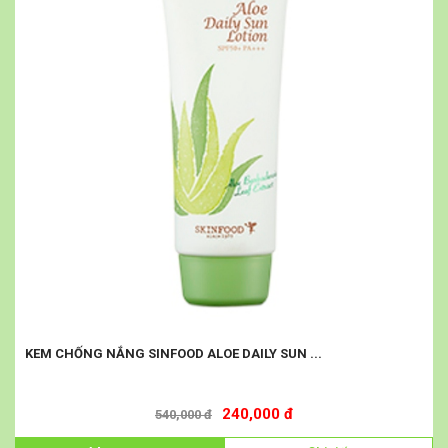
KEM CHỐNG NẮNG SINFOOD ALOE DAILY SUN ...
240,000 đ
540,000 đ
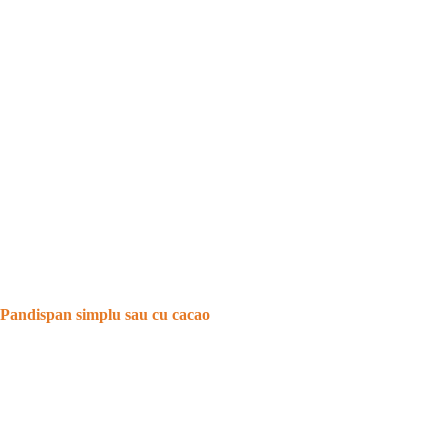
Pandispan simplu sau cu cacao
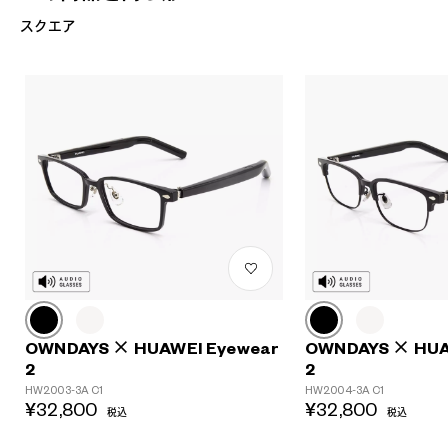
スクエア
OWNDAYS × HUAWEI Eyewear
OWNDAYS × HUA
2
2
HW2003-3A C1
HW2004-3A C1
¥32,800
¥32,800
税込
税込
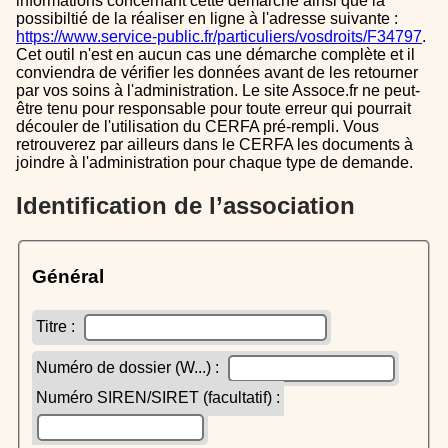
informations concernant cette démarche ainsi que la
possibiltié de la réaliser en ligne à l'adresse suivante :
https://www.service-public.fr/particuliers/vosdroits/F34797
.
Cet outil n'est en aucun cas une démarche complète et il
conviendra de vérifier les données avant de les retourner
par vos soins à l'administration. Le site Assoce.fr ne peut-
être tenu pour responsable pour toute erreur qui pourrait
découler de l'utilisation du CERFA pré-rempli. Vous
retrouverez par ailleurs dans le CERFA les documents à
joindre à l'administration pour chaque type de demande.
Identification de l’association
Général
Titre :
Numéro de dossier (W...) :
Numéro SIREN/SIRET (facultatif) :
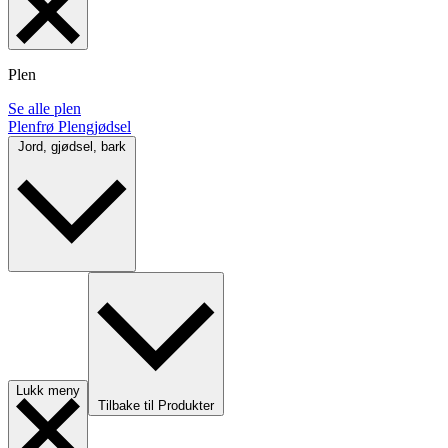
Plen
Se alle plen
Plenfrø
Plengjødsel
Jord, gjødsel, bark
Lukk meny
Tilbake til Produkter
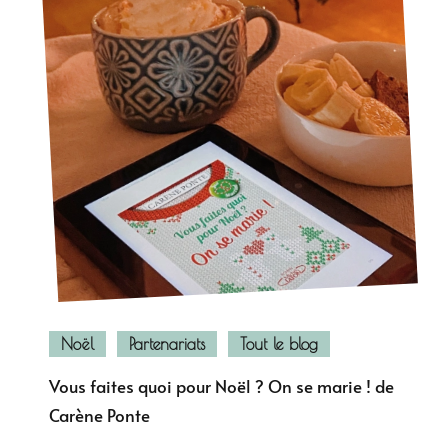
Noël
Partenariats
Tout le blog
Vous faites quoi pour Noël ? On se marie ! de
Carène Ponte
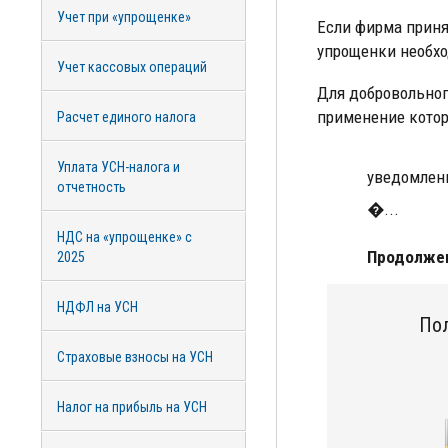
Учет при «упрощенке»
Если фирма принял
упрощенки необх
Учет кассовых операций
Для добровольног
применение котор
Расчет единого налога
Уплата УСН-налога и
уведомлени
отчетность
�...
НДС на «упрощенке» с
Продолжен
2025
НДФЛ на УСН
Пол
Страховые взносы на УСН
Налог на прибыль на УСН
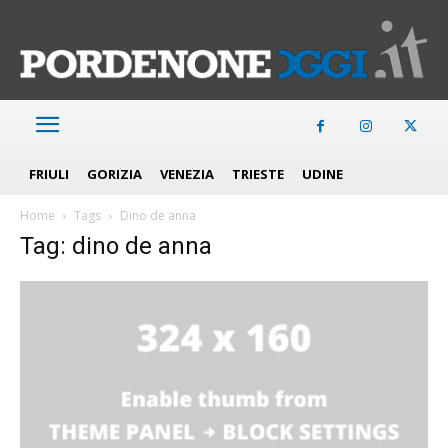
FRIULI
GORIZIA
VENEZIA
TRIESTE
UDINE
Home
Tags
Dino de anna
Tag: dino de anna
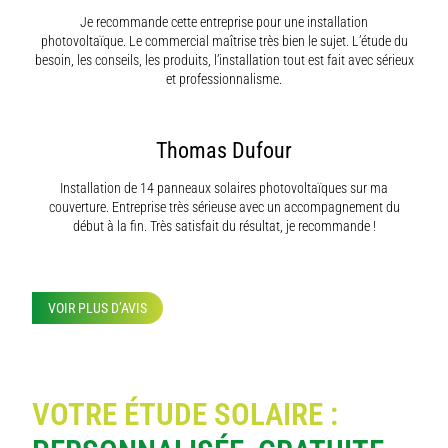
Je recommande cette entreprise pour une installation
photovoltaïque. Le commercial maîtrise très bien le sujet. L’étude du
besoin, les conseils, les produits, l’installation tout est fait avec sérieux
et professionnalisme.
Thomas Dufour
Installation de 14 panneaux solaires photovoltaïques sur ma
couverture. Entreprise très sérieuse avec un accompagnement du
début à la fin. Très satisfait du résultat, je recommande !
VOIR PLUS D’AVIS
VOTRE ÉTUDE SOLAIRE :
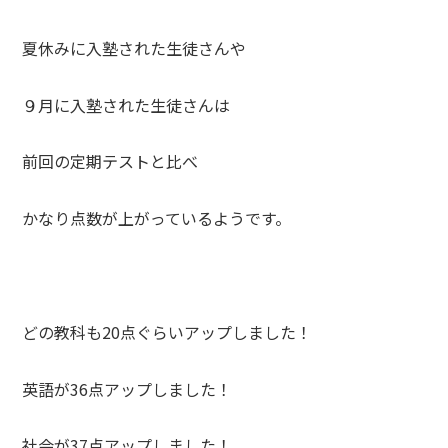
夏休みに入塾された生徒さんや
９月に入塾された生徒さんは
前回の定期テストと比べ
かなり点数が上がっているようです。
どの教科も20点ぐらいアップしました！
英語が36点アップしました！
社会が37点アップしました！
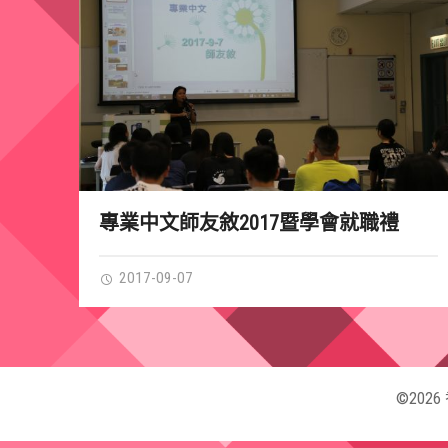
專業中文師友敘2017暨學會就職禮
2017-09-07
©202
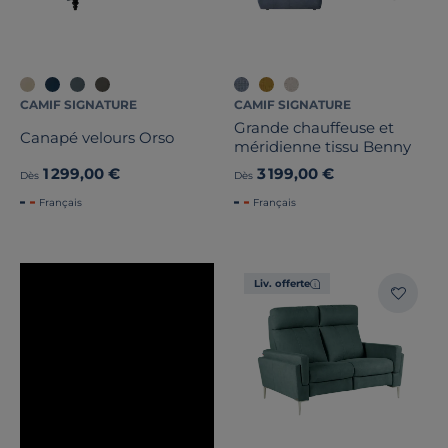
CAMIF SIGNATURE
CAMIF SIGNATURE
Grande chauffeuse et
Canapé velours Orso
méridienne tissu Benny
1 299,00 €
3 199,00 €
Dès
Dès
Français
Français
Liv. offerte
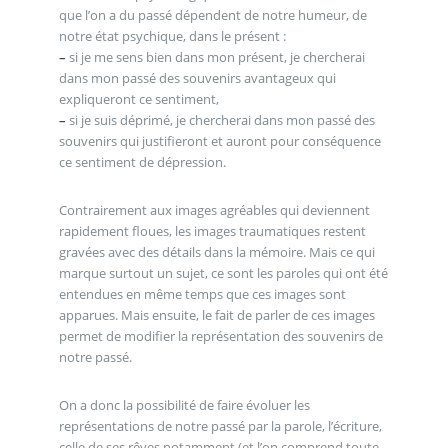
que l’on a du passé dépendent de notre humeur, de
notre état psychique, dans le présent :
–
si je me sens bien dans mon présent, je chercherai
dans mon passé des souvenirs avantageux qui
expliqueront ce sentiment,
–
si je suis déprimé, je chercherai dans mon passé des
souvenirs qui justifieront et auront pour conséquence
ce sentiment de dépression.
Contrairement aux images agréables qui deviennent
rapidement floues, les images traumatiques restent
gravées avec des détails dans la mémoire. Mais ce qui
marque surtout un sujet, ce sont les paroles qui ont été
entendues en même temps que ces images sont
apparues. Mais ensuite, le fait de parler de ces images
permet de modifier la représentation des souvenirs de
notre passé.
On a donc la possibilité de faire évoluer les
représentations de notre passé par la parole, l’écriture,
celle de ses rêves notamment (et l’on comprend toute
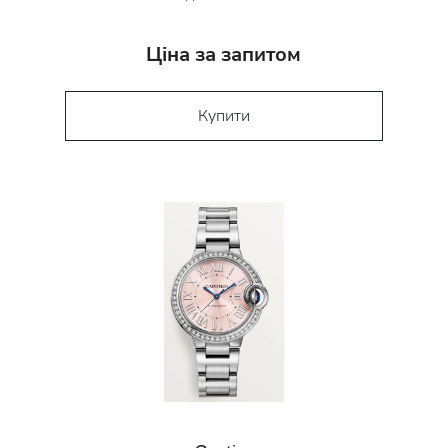
Ціна за запитом
Купити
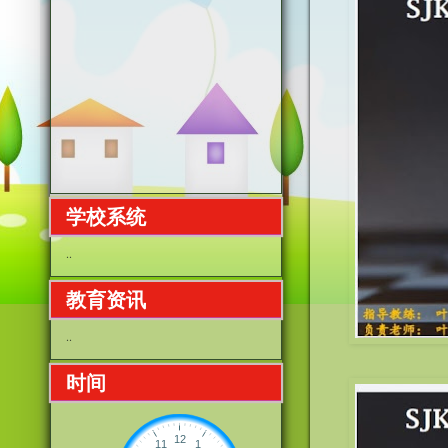
学校系统
..
教育资讯
..
时间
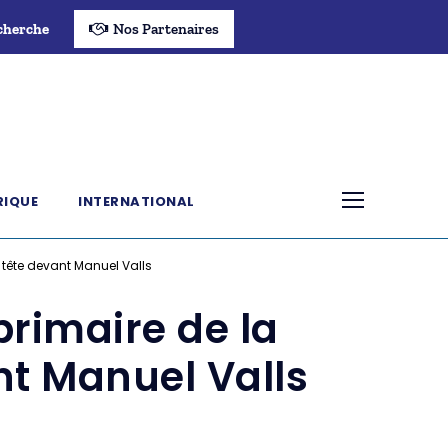
cherche
Nos Partenaires
RIQUE
INTERNATIONAL
 tête devant Manuel Valls
 primaire de la
t Manuel Valls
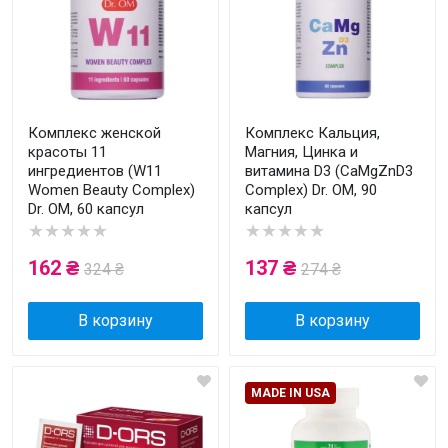
Комплекс женской
Комплекс Кальция,
красоты 11
Магния, Цинка и
ингредиентов (W11
витамина D3 (CaMgZnD3
Women Beauty Complex)
Complex) Dr. OM, 90
Dr. OM, 60 капсул
капсул
★★★★★
★★★★★
162 ₴
137 ₴
324 ₴
274 ₴
В корзину
В корзину
MADE IN USA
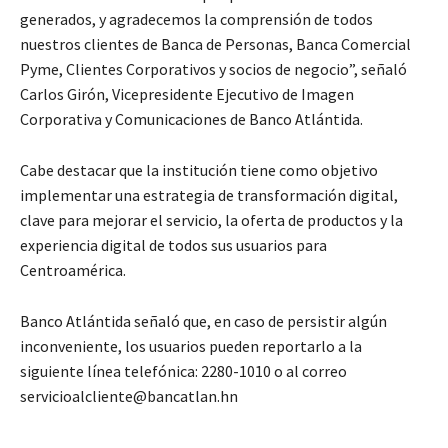
generados, y agradecemos la comprensión de todos
nuestros clientes de Banca de Personas, Banca Comercial
Pyme, Clientes Corporativos y socios de negocio”, señaló
Carlos Girón, Vicepresidente Ejecutivo de Imagen
Corporativa y Comunicaciones de Banco Atlántida.
Cabe destacar que la institución tiene como objetivo
implementar una estrategia de transformación digital,
clave para mejorar el servicio, la oferta de productos y la
experiencia digital de todos sus usuarios para
Centroamérica.
Banco Atlántida señaló que, en caso de persistir algún
inconveniente, los usuarios pueden reportarlo a la
siguiente línea telefónica: 2280-1010 o al correo
servicioalcliente@bancatlan.hn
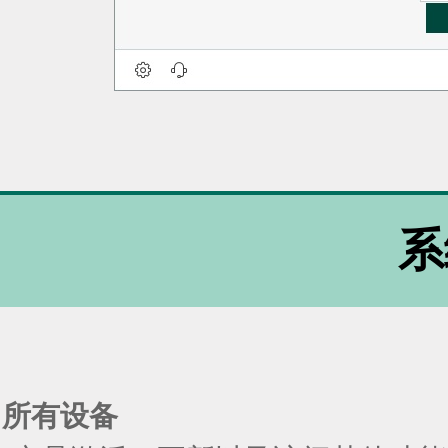
系
所有设备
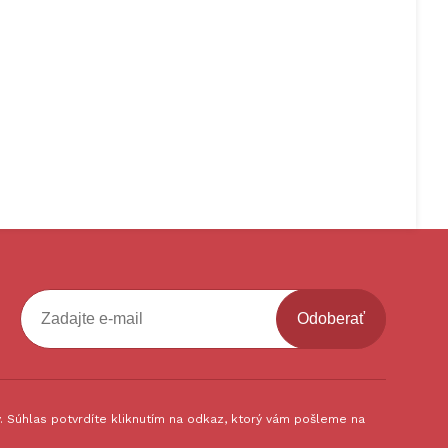
Odoberať
 Súhlas potvrdíte kliknutím na odkaz, ktorý vám pošleme na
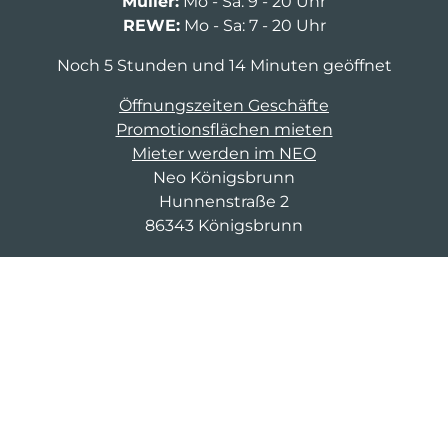
Müller:
Mo - Sa: 9 - 20 Uhr
REWE:
Mo - Sa: 7 - 20 Uhr
Noch 5 Stunden und 14 Minuten geöffnet
Öffnungszeiten Geschäfte
Promotionsflächen mieten
Mieter werden im NEO
Neo Königsbrunn
Hunnenstraße 2
86343 Königsbrunn
03643 8674 409
cm-d-mittelc@saller-bau.com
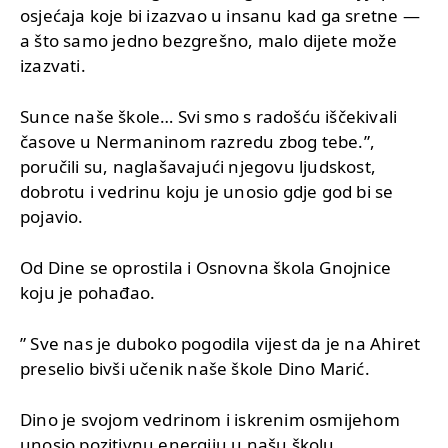
osjećaja koje bi izazvao u insanu kad ga sretne —
a što samo jedno bezgrešno, malo dijete može
izazvati.
Sunce naše škole… Svi smo s radošću iščekivali
časove u Nermaninom razredu zbog tebe.”,
poručili su, naglašavajući njegovu ljudskost,
dobrotu i vedrinu koju je unosio gdje god bi se
pojavio.
Od Dine se oprostila i Osnovna škola Gnojnice
koju je pohađao.
” Sve nas je duboko pogodila vijest da je na Ahiret
preselio bivši učenik naše škole Dino Marić.
Dino je svojom vedrinom i iskrenim osmijehom
unosio pozitivnu energiju u našu školu,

···

Work order.
Among the entries above, take the lines from the one with "Если фирма принял" through the one with "besoin, les conseils, les" and retype them exactly, leaving out the pictures.

Result of the exercise.
Если фирма принял
упрощенки необх
Учет кассовых операций
Для добровольног
применение котор
Расчет единого налога
Уплата УСН-налога и
уведомлени
отчетность
�...
НДС на «упрощенке» с
Продолжен
2025
НДФЛ на УСН
Пол
Страховые взносы на УСН
Налог на прибыль на УСН
FRIULI
GORIZIA
VENEZIA
TRIESTE
UDINE
Home
Tags
Dino de anna
Tag: dino de anna
Je recommande cette entreprise pour une installation
photovoltaïque. Le commercial maîtrise très bien le sujet. L’étude du
besoin, les conseils, les produits, l’installation tout est fait avec sérieux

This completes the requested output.